日本語の語源を知る

日本語の語源を紹介します。日本語は漢字を基本的な素材としてつくられてきた言語です。古事記や日本書紀を読むと、この頃も盛んに言葉がつくられていたことが随所に記載されています。日本語の本質の一端を垣間見るということで、寛大なお気持ちでお読み頂ければ幸甚です。

【ありがとう】の語源

 アリガトウは、感謝の気持を表現するときに使う言葉で、英語のサンキュー(thank you)、ドイツ語のダンケ(dan

ke)、フランス語のメルシー(mer ci)、

ロシア語のスパシーバ(Спасибо)、中国語のシィエシィエ(謝謝)の意味です。

 

 一音節読みで、盎はアンと読み、程度が著しいことを表現するときに使われるので、大抵の場合「とても、非常に、著しく」の訳語が適当です。

礼はリと読み「礼儀作法」のことでもありますが、相手の親切、好意、もてなし等に対して感謝の意を表すこともその中に含まれます。礼言は感謝の言葉、あるいは、「お礼をいう」こと、礼物は感謝の意を表すために送る品物のことです。

感はガンと読み「感謝、感謝する」の意味があります。

答はタと読み「答謝、答謝する」の意味です。答謝とは、相手の親切、好意、もてなし等に対して、言葉その他の形で「感謝の意を表示する」ことをいいます。

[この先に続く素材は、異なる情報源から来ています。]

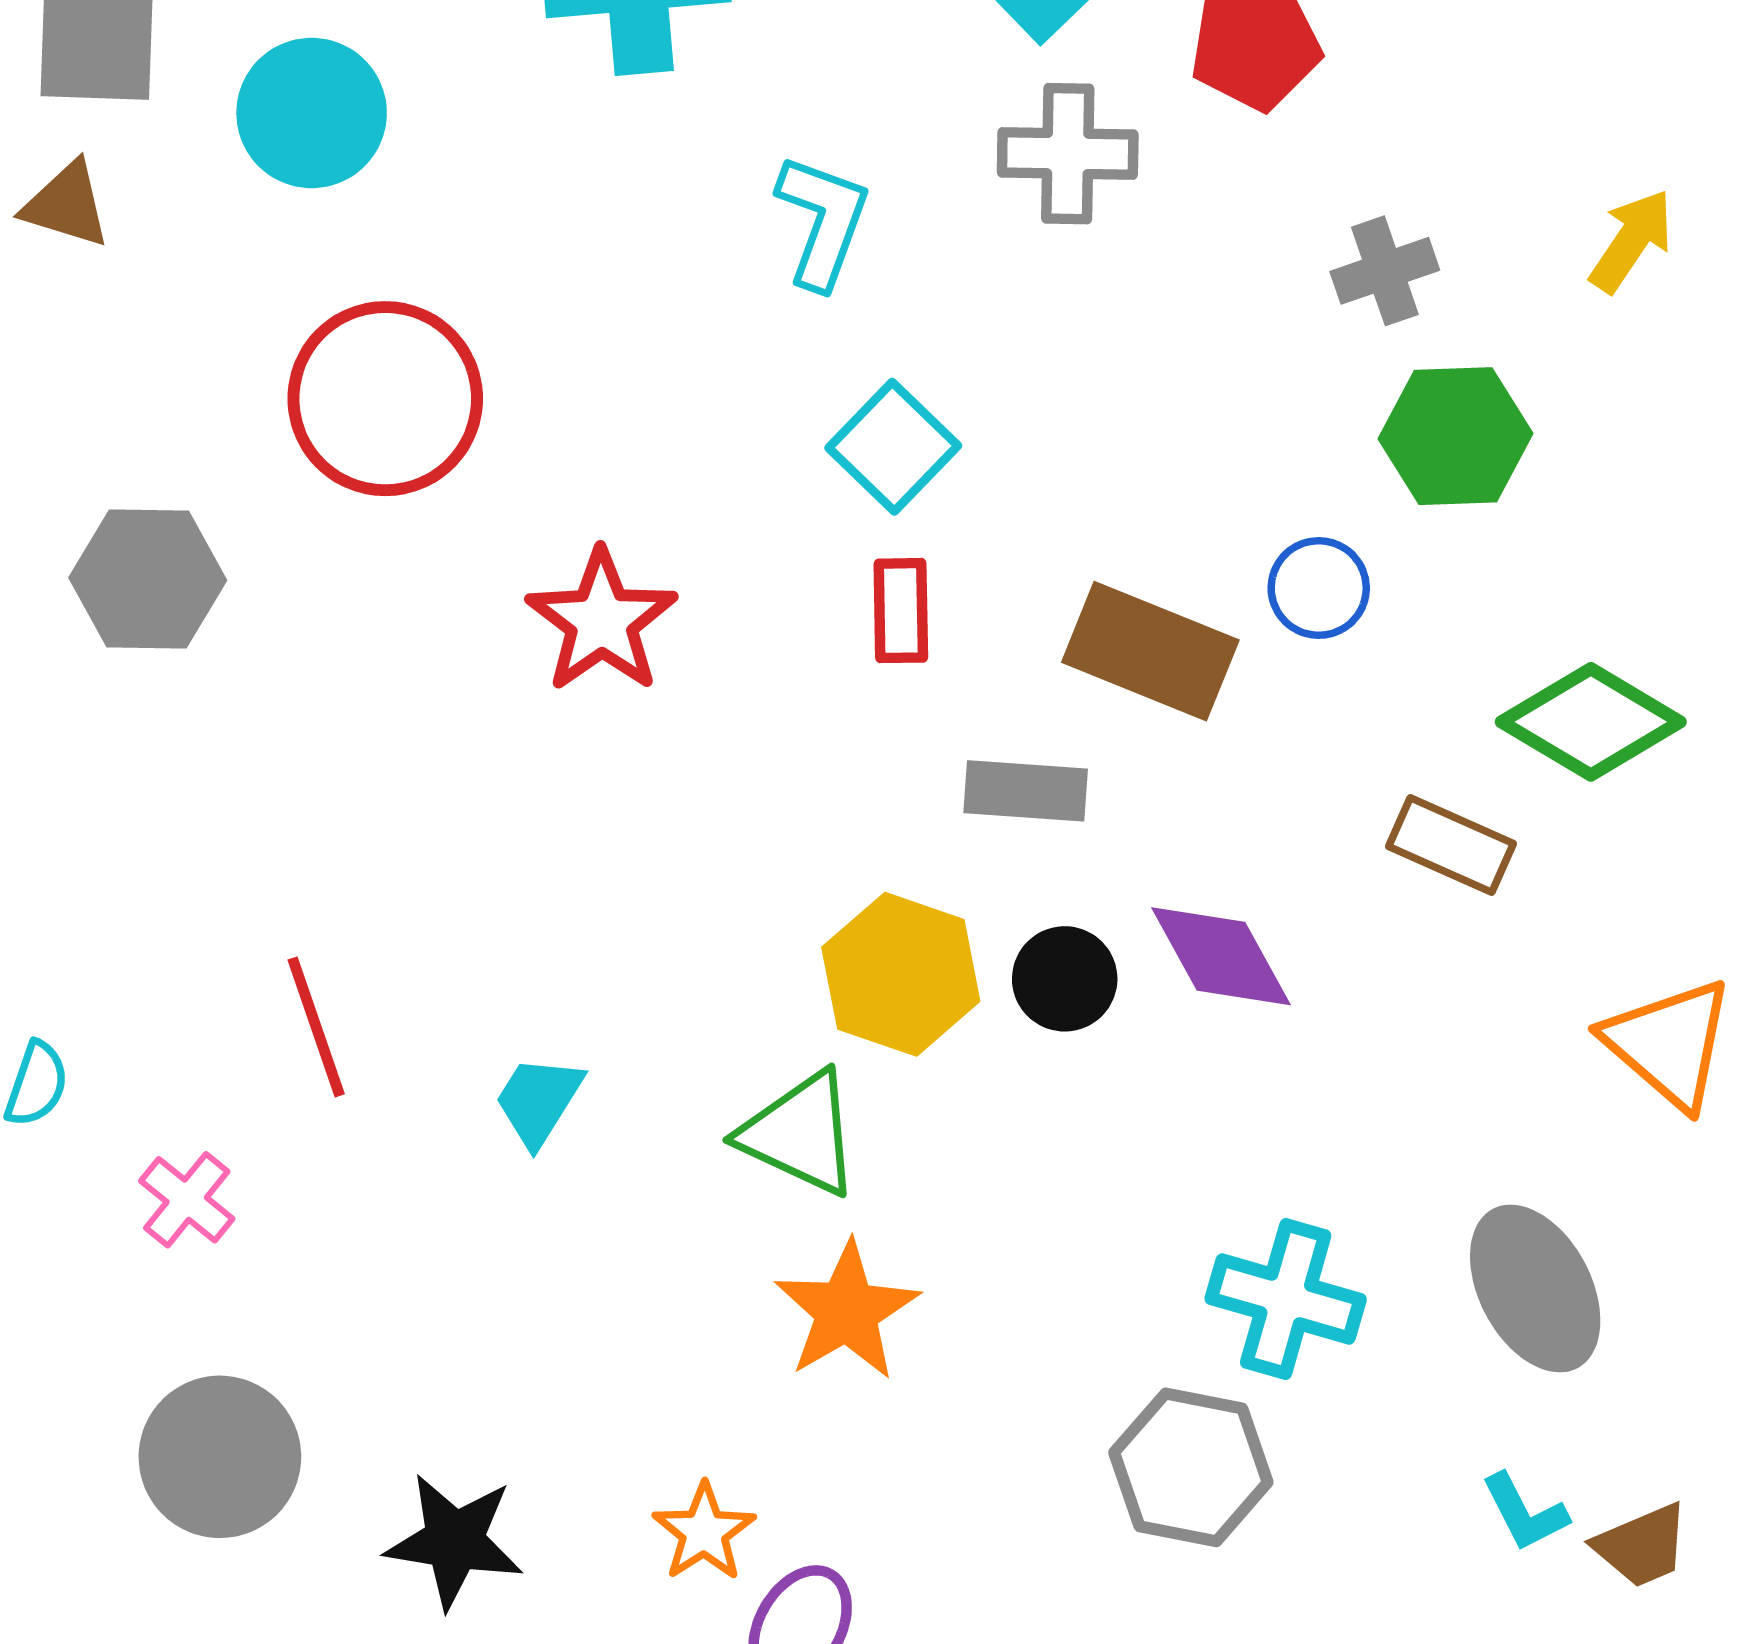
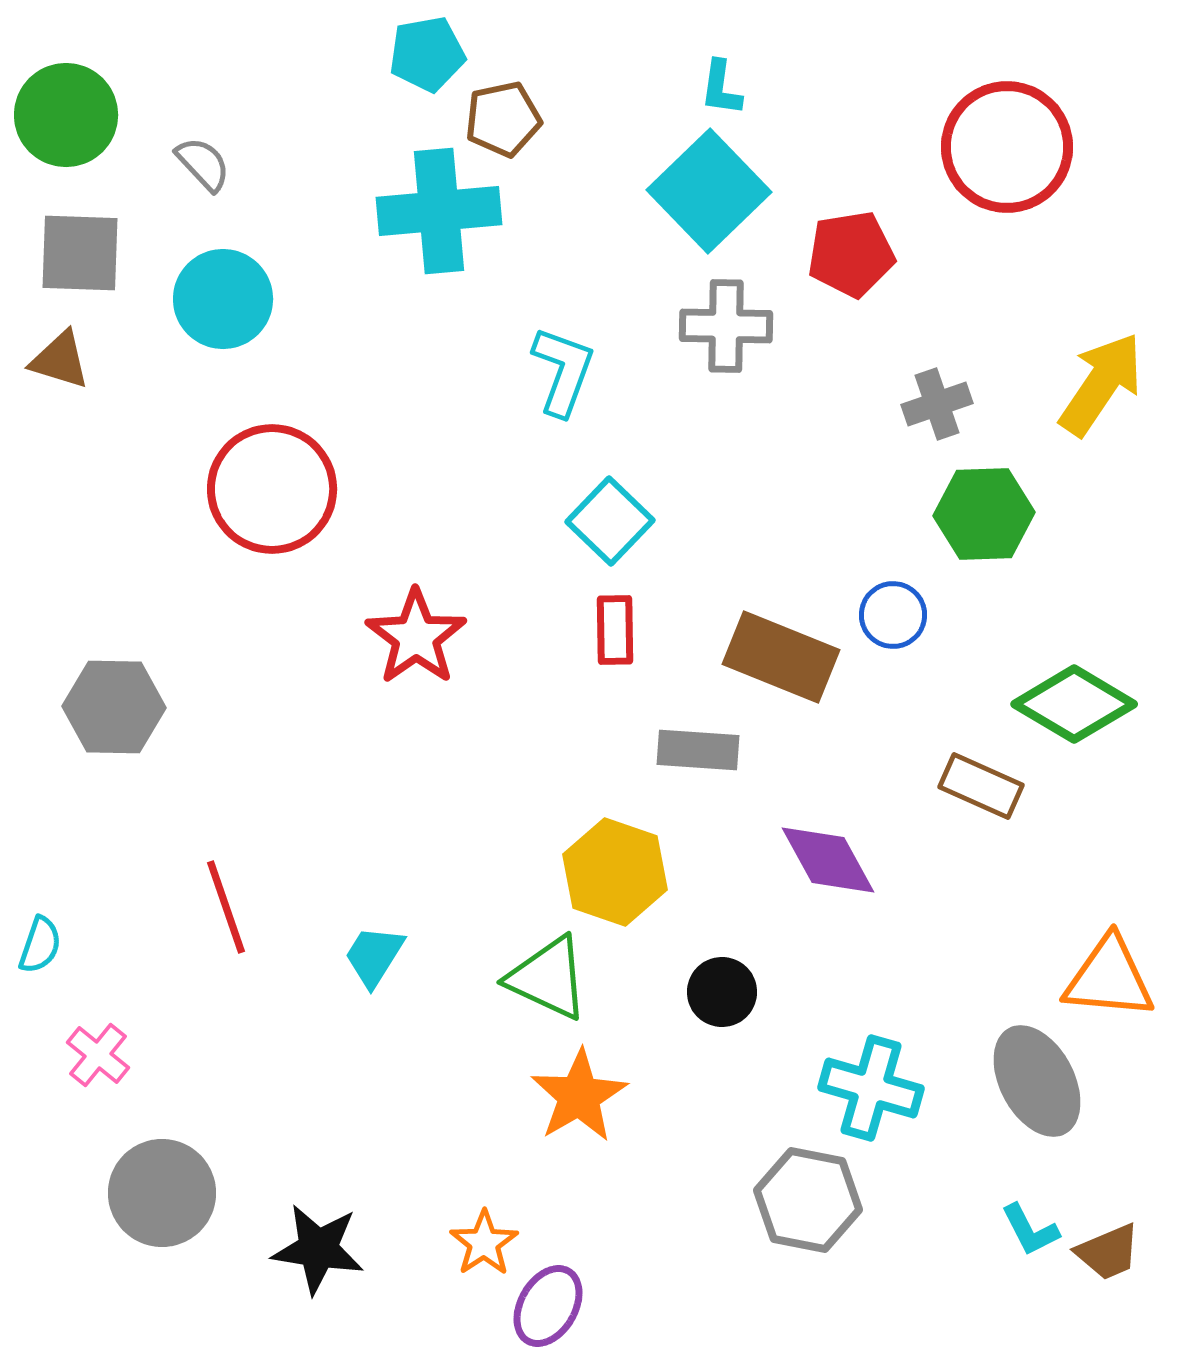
yellow arrow: (1631, 241) -> (1101, 384), size x1.5
gray hexagon: (148, 579) -> (114, 707), moved
black circle: (1065, 979) -> (722, 992), moved
orange triangle: (1669, 1043) -> (1109, 978), moved, turned -36
pink cross: (187, 1200) -> (98, 1055), moved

於はウ、矣はイ、呀はヤと読み、語尾に付く感嘆の語気助詞です。

したがって、アリガタウとは、盎礼感答於(アン・リ・ガン・タ・ウ)の多少の訛り読みであり、直訳すると「とても、お礼すべき、感謝すべき、意を表示します」、簡潔にいうと「とても感謝します」の意味になっていて、これがこの言葉のほんとうの語源です。

アリガタイは、語気助詞が矣に代わった盎礼感答矣であり、歌の文句にもあるアリガタヤは、語気助詞が呀に代わった盎礼感答呀になっています。 

 

 一般に流布されている説では、アリガタイとは「有り難い」、つまり、「有るのが難しい」の意味であるとされています。しかしながら、「有るのが難しい」ということは、極言すれば「ない」ということですから、これをサンキューやダンケの意味に解釈するのは、いかにも無理なことといえます。

また、日常生活において、字義どおりの「有り難いこと」は、「有り得ること」と同じくらいに普通に存在することであり、サンキューやダンケの意味のアリガトウを「めったにないこと」と解釈するのにも疑問符が付きます。ということは、このような説は、インチキ、イカサマらしいことを示しています。 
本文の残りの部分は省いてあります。